On This Day in 2000, Martin O’Neill set up his side for their first experience of an Old Firm game at Paradise. Rangers, managed by Advocaat, arrived as Champions but Celtic had recruited well in the summer with a number of signings made.
It would later be referred to as ‘The Demolition Derby’ owing to Celtic’s blistering attack but the game will be remembered as the game that saw Henrik Larsson score one of the greatest goals ever. The Swedish superstar met a knock-down from strike partner Chris Sutton before riding a challenge and nutmegging a defender before chipping the ball over Klos’ head.
Bobby Peta won a free-kick after beating Fernando Ricksen down the left flank after a weighted pass from Lubo opened the defence up. Moravcik took the corner with Stubbs and Larsson going for it. The break of the ball found Sutton, who stabbed the ball home from close range.
Number two followed, again from a Moravcik corner, thanks to a Stan Petrov header. The Bulgarian midfielder was allowed enormous amounts of space after running off a Rangers defender, he then attacked the ball from Lubo and scored.

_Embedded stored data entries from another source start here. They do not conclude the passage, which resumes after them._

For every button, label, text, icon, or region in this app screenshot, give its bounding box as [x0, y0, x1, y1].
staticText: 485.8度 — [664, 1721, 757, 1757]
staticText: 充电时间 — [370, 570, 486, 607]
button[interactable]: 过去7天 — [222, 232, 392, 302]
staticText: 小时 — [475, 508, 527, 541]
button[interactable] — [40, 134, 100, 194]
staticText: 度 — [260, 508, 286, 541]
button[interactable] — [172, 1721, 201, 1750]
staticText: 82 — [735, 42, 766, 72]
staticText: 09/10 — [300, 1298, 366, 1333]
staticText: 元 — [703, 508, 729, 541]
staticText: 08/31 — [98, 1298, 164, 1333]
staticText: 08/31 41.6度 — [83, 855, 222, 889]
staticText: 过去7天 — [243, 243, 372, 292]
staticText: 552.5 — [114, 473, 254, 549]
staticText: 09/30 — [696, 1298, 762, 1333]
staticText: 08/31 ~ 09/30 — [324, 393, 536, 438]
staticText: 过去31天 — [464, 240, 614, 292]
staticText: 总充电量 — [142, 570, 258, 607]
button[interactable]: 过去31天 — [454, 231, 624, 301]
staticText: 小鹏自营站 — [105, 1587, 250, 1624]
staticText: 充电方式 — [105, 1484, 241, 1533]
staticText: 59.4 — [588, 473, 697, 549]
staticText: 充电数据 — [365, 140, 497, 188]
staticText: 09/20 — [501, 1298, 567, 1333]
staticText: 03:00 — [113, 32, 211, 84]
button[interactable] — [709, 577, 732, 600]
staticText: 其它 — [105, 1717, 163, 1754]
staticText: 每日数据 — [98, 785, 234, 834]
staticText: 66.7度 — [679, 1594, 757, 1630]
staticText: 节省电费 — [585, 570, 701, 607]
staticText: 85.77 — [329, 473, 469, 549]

It was 3-0 within 12 mins thanks to Paul Lambert, the midfielder found himself in a glorious position to strike after Lubo cut the ball into his path in the box. The Celtic skipper thundered a shot that left Klos helpless.
Rangers scored in dubious circumstances as Reyna’s shot was adjudged to have crossed the line. On replay it appeared that Gould had kept it out but Stewart Dougal was swayed by his linesman that ran back to the halfway line, indicating a goal.

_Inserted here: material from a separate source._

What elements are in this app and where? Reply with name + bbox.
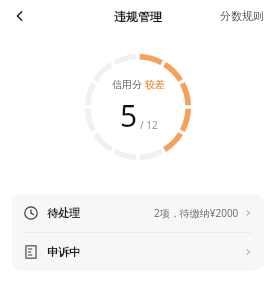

It was 4-1 after Larsson’s glorious chip. However, Rangers won a penalty that Billy Dodds converted after 55 mins to make it 4-2.
Celtic had No.5 through Larsson who scored a header from about 11 yards away from the goal. Peta swung a delivery in and the King of Kings rose unchallenged to guide it into the net.
Chris Sutton bookended proceedings after finding himself on the end of a cross to record Celtic’s most goals scored against the Ibrox side since the 7-1 win in 1957.